### Your instructions
Your answer should be one number: how many lines of the records hold the string "mich".

-- Data to process follows --

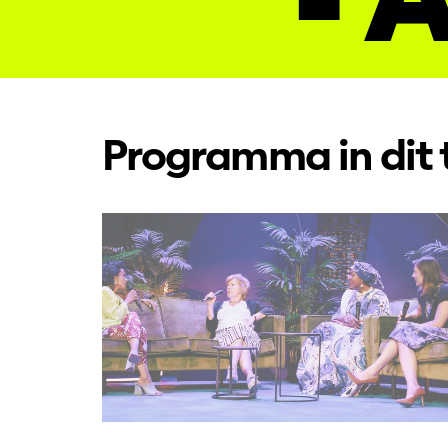
Programma in dit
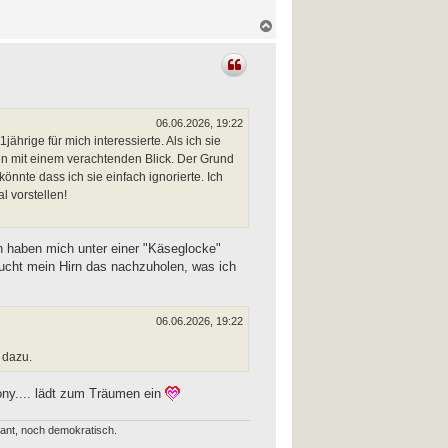
N
a
c
h
o
b
e
n
06.06.2026, 19:22
ährige für mich interessierte. Als ich sie
egen mit einem verachtenden Blick. Der Grund
nte dass ich sie einfach ignorierte. Ich
 vorstellen!
rn haben mich unter einer "Käseglocke"
ucht mein Hirn das nachzuholen, was ich
06.06.2026, 19:22
 dazu.
ony.... lädt zum Träumen ein
erant, noch demokratisch.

-- Data to process concluded --

### Answer box
2